In the material below, tally the lines that include the string "from", then write down only the total.

Exercise data:
___
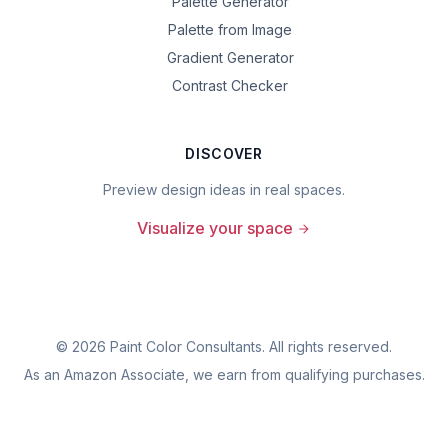
Palette Generator
Palette from Image
Gradient Generator
Contrast Checker
DISCOVER
Preview design ideas in real spaces.
Visualize your space
©
2026
Paint Color Consultants. All rights reserved.
As an Amazon Associate, we earn from qualifying purchases.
___
Result for this exercise: 2